The new law would require kindergartens to report the parents of any unvaccinated children, effectively levying every Germany parent who doesn't vaccinate their child with the hefty fine. The move comes just two years after a massive 2015 measles outbreak in Germany that claimed the life of an 18-month-old toddler boy, and the nation's worst in nearly 20 years. Health Minister Hermann Gröhe put forth the bill into the country's parliament, telling German tabloid Bild, "The fact that people are still dying of measles cannot be a matter of indifference to anyone. That is why we are tightening the regulations on immunization."
Germany's decision to fine parents for not vaccinating their children echoes an ongoing effort by the international health community to eradicate entirely preventable diseases such as rubella, polio, diphtheria, and pertussis. Due to vaccine gaps, measles has become endemic in 14 European nations according to the World Health Organization, where the largest and worst measles outbreaks this year have been in Italy and Romania.
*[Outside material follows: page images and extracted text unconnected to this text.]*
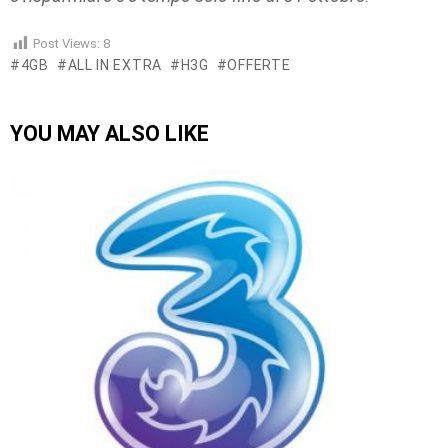
Post Views:
8
4GB
ALL IN EXTRA
H3G
OFFERTE
YOU MAY ALSO LIKE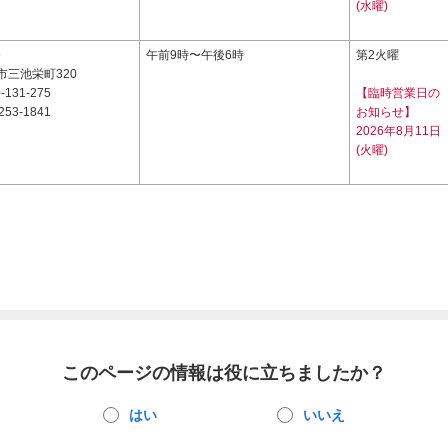
(水曜)
9
午前9時〜午後6時
第2火曜
市三池栄町320
-131-275
【臨時営業日の
253-1841
お知らせ】
2026年8月11日
(火曜)
このページの情報は役に立ちましたか？
はい
いいえ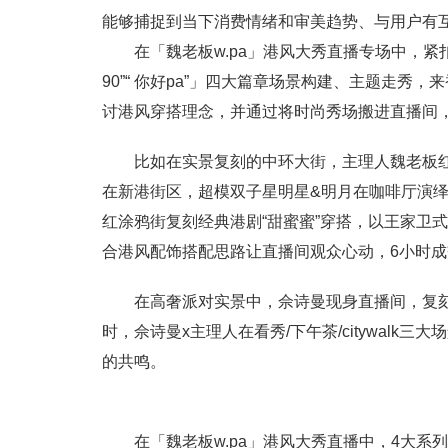
能够捕捉到当下消费情绪和审美趋势、与用户有
在「魏老板w.pa」港风大秀直播专场中，紧扣时尚
90”“ 你好pa”」四大篇章场景构建、主题走
讨港风穿搭理念，并通过将时尚秀场搬进直播间
比如在实景复刻的中环大街，主理人魏老板
在新港街区，超模双子星明星&明月在咖啡厅演绎
红涂鸦街复刻经典港剧“甜蜜蜜”穿搭，以王家卫
合港风配饰搭配思路让直播间观众心动，6小时成
在高奢派对实景中，佘诗曼现身直播间，复
时，佘诗曼x主理人在看秀/下午茶/citywalk三
的共鸣。
在「魏老板w.pa」港风大秀直播中，4大系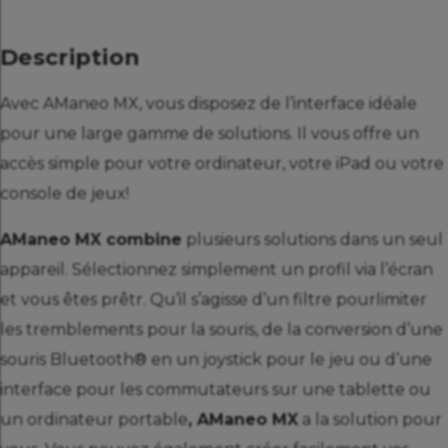
Description
Avec AManeo MX, vous disposez de l’interface idéale
pour une large gamme de solutions. Il vous offre un
accès simple pour votre ordinateur, votre iPad ou votre
console de jeux!
AManeo MX combine
plusieurs solutions dans un seul
appareil. Sélectionnez simplement un profil via l’écran
et vous êtes prêtr. Qu’il s’agisse d’un filtre pourlimiter
les tremblements pour la souris, de la conversion d’une
souris Bluetooth® en un joystick pour le jeu ou d’une
interface pour les commutateurs sur une tablette ou
un ordinateur portable
, AManeo MX
a la solution pour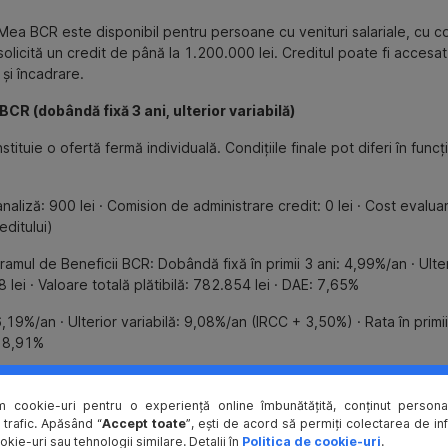
sa Mea BCR este disponibil pentru persoane cu venituri salariale, cu
solicită un credit de până la 1.200.000 lei. Creditul poate fi accesa
 și încadrare.
(dobândă fixă 3 ani, ulterior variabilă)
tuie o ofertă fermă individuală. Condițiile finale pot diferi în funcți
aliză: 900 lei · Comision de administrare credit: 0 lei · Cost evalua
editului)
ramul de Beneficii BCR: Dobândă fixă în primii 3 ani: 4,99%/an · Ulte
98 lei · Valoare totală plătibilă: 782.854 lei · DAE: 7,65%
,19%/an · Ulterior variabilă: 9,08%/an (IRCC + 3,50%) · Rata în primii 3
: 8,91%
fertă valabilă până la 01.06.2026 inclusiv.
m cookie-uri pentru o experiență online îmbunătățită, conținut personal
Mea BCR
(link intern)
 trafic. Apăsând “
Accept toate
”, ești de acord să permiți colectarea de in
okie-uri sau tehnologii similare. Detalii în
Politica de cookie-uri
.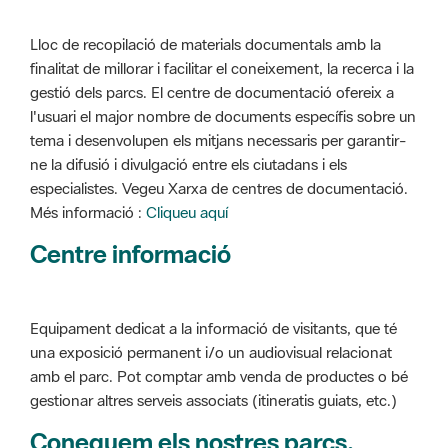
Lloc de recopilació de materials documentals amb la
finalitat de millorar i facilitar el coneixement, la recerca i la
gestió dels parcs. El centre de documentació ofereix a
l'usuari el major nombre de documents específis sobre un
tema i desenvolupen els mitjans necessaris per garantir-
ne la difusió i divulgació entre els ciutadans i els
especialistes. Vegeu Xarxa de centres de documentació.
Més informació :
Cliqueu aquí
Centre informació
Equipament dedicat a la informació de visitants, que té
una exposició permanent i/o un audiovisual relacionat
amb el parc. Pot comptar amb venda de productes o bé
gestionar altres serveis associats (itineratis guiats, etc.)
Coneguem els nostres parcs,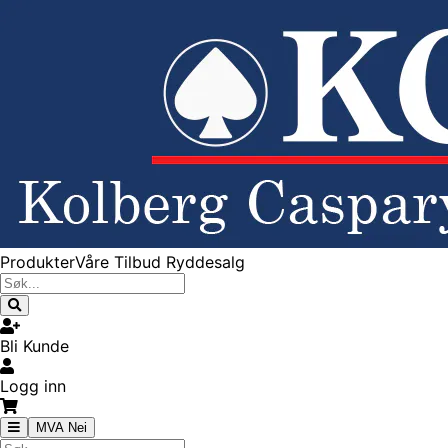
Produkter
Våre Tilbud
Ryddesalg
Bli Kunde
Logg inn
MVA Nei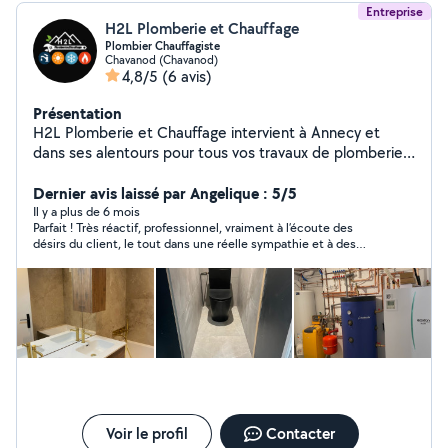
Entreprise
H2L Plomberie et Chauffage
Plombier Chauffagiste
Chavanod (Chavanod)
4,8/5
(6 avis)
Présentation
H2L Plomberie et Chauffage intervient à Annecy et
dans ses alentours pour tous vos travaux de plomberie,
chauffage et sanitaire. Installation, rénovation ou
dépannage : chaudières, radiateurs, chauffe-eaux, salles
Dernier avis laissé par Angelique : 5/5
de bains, climatisations, réseaux de chauffage et d'eau.
Il y a plus de 6 mois
Parfait ! Très réactif, professionnel, vraiment à l’écoute des
Nous utilisons des matériaux de qualité et assurons un
désirs du client, le tout dans une réelle sympathie et à des
service rapide, soigné et durable. Que vous soyez
devis plus que corrects. Je ne manquerai pas de refaire appel à
particulier ou professionnel, nous vous accompagnons
eux !
de l'étude de votre projet à la mise en service, avec le
souci du détail et le respect des délais. Contactez-nous
dès aujourd'hui pour un devis gratuit et personnalisé.
Voir le profil
Contacter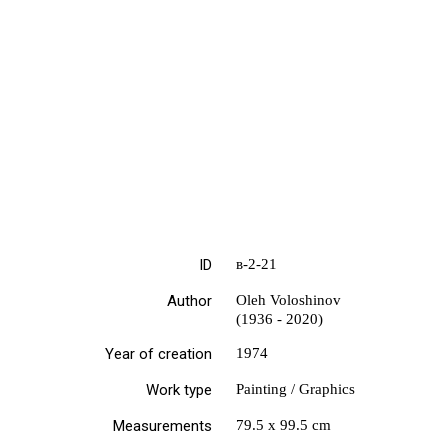
ID
в-2-21
Author
Oleh Voloshinov
(1936 - 2020)
Year of creation
1974
Work type
Painting / Graphics
Measurements
79.5 х 99.5 cm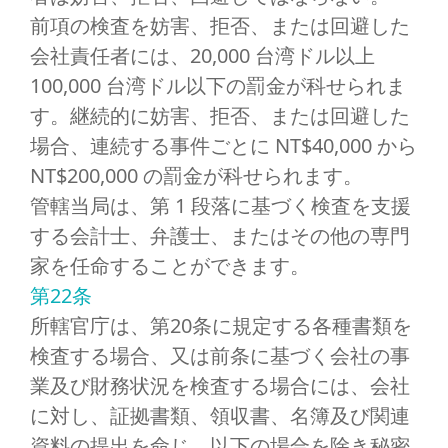
前項の検査を妨害、拒否、または回避した
会社責任者には、20,000 台湾ドル以上
100,000 台湾ドル以下の罰金が科せられま
す。継続的に妨害、拒否、または回避した
場合、連続する事件ごとに NT$40,000 から
NT$200,000 の罰金が科せられます。
管轄当局は、第 1 段落に基づく検査を支援
する会計士、弁護士、またはその他の専門
家を任命することができます。
第22条
所轄官庁は、第20条に規定する各種書類を
検査する場合、又は前条に基づく会社の事
業及び財務状況を検査する場合には、会社
に対し、証拠書類、領収書、名簿及び関連
資料の提出を命じ、以下の場合を除き秘密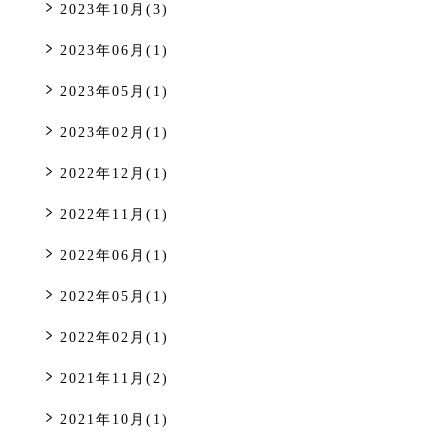
2023年10月(3)
2023年06月(1)
2023年05月(1)
2023年02月(1)
2022年12月(1)
2022年11月(1)
2022年06月(1)
2022年05月(1)
2022年02月(1)
2021年11月(2)
2021年10月(1)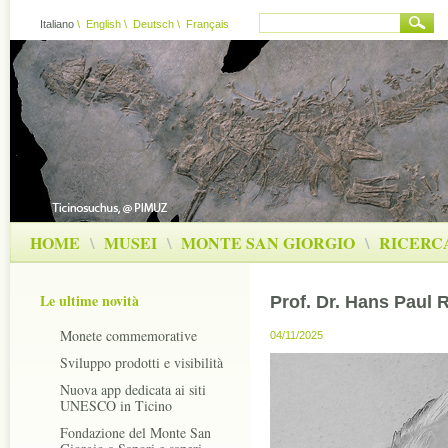
Italiano
\
English
\
Deutsch
\
Français
HOME
\
MUSEI
\
MONTE SAN GIORGIO
\
RICERC
Le ultime novità
Prof. Dr. Hans Paul 
Monete commemorative
04/11/2025
Sviluppo prodotti e visibilità
Nuova app dedicata ai siti
UNESCO in Ticino
Fondazione del Monte San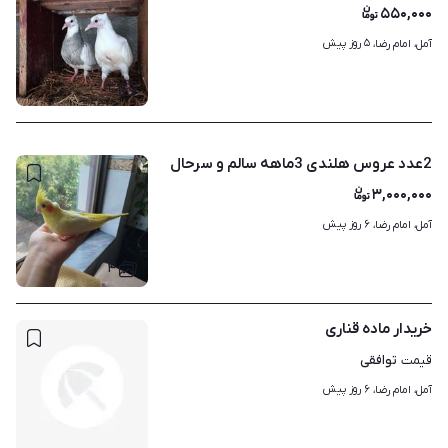
۵۵۰,۰۰۰
۵ روز پیش
آمل، امام رضا، 
۳
2عدد عروس هلندی 3ماهه سالم و سرحال
۳,۰۰۰,۰۰۰
۶ روز پیش
آمل، امام رضا، 
۴
خریدار ماده قناری
توافقی
قیمت
۶ روز پیش
آمل، امام رضا، 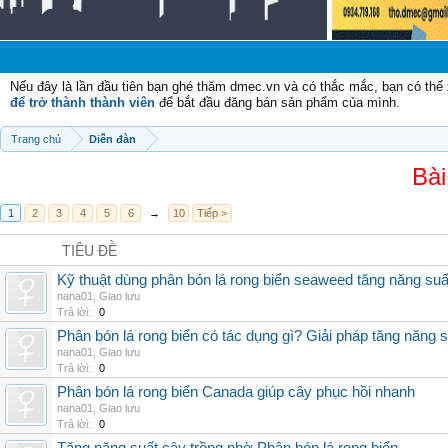
Nếu đây là lần đầu tiên bạn ghé thăm dmec.vn và có thắc mắc, bạn có th
để trở thành thành viên
để bắt đầu đăng bán sản phẩm của mình.
Trang chủ
Diễn đàn
Bài
1
2
3
4
5
6
→
10
Tiếp >
TIÊU ĐỀ
Kỹ thuật dùng phân bón lá rong biển seaweed tăng năng suấ
nana01
,
Giao lưu
Trả lời:
0
Phân bón lá rong biển có tác dụng gì? Giải pháp tăng năng 
nana01
,
Giao lưu
Trả lời:
0
Phân bón lá rong biển Canada giúp cây phục hồi nhanh
nana01
,
Giao lưu
Trả lời:
0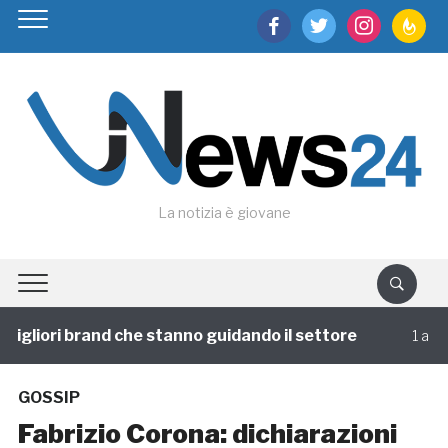
facebook
twitter
instagram
feedburn
La notizia è giovane
gliori brand che stanno guidando il settore
1 annofa
GOSSIP
Fabrizio Corona: dichiarazioni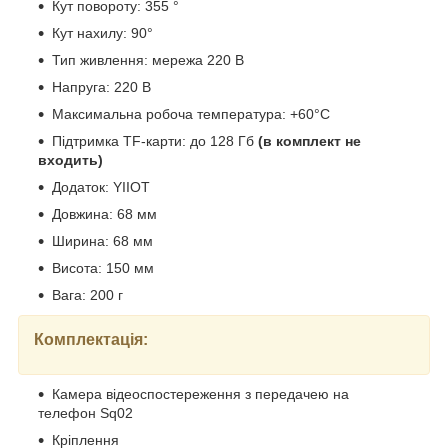
Кут повороту: 355 °
Кут нахилу: 90°
Тип живлення: мережа 220 В
Напруга: 220 В
Максимальна робоча температура: +60°С
Підтримка TF-карти: до 128 Гб
(в комплект не
входить)
Додаток: YIIOT
Довжина: 68 мм
Ширина: 68 мм
Висота: 150 мм
Вага: 200 г
Комплектація:
Камера відеоспостереження з передачею на
телефон Sq02
Кріплення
On May 19, Italy voted to mandate vaccinations for children up to age 6 and before they can enter nursery school; parents that fail to vaccinate their children, like Germany, also face fines. Unlike Germany however, parents who don't vaccinate their children in the United States don't face fines, as no state has laws issuing fines to parents of unvaccinated kids. But if Germany and Italy seem strict when it comes to compulsory vaccinations, parents who don't vaccinate their kids can face jail time — up to six months — in Uganda.
Despite the overwhelming evidence about the safety and efficacy of vaccines, it stands to reason that global vaccination rates should be as close to 100 percent as possible, especially in developed countries such as Germany, Italy, and the United States. Vaccinations enable herd immunity, making vaccines most important to the people who can't get them — such as people who may have certain allergies or reactions to vaccines, or babies and children who may be too young to get vaccinated.
Hopefully, Germany's drastic move will encourage more parents to do the right thing for the benefit of their own communities, and get their kids vaccinated pronto.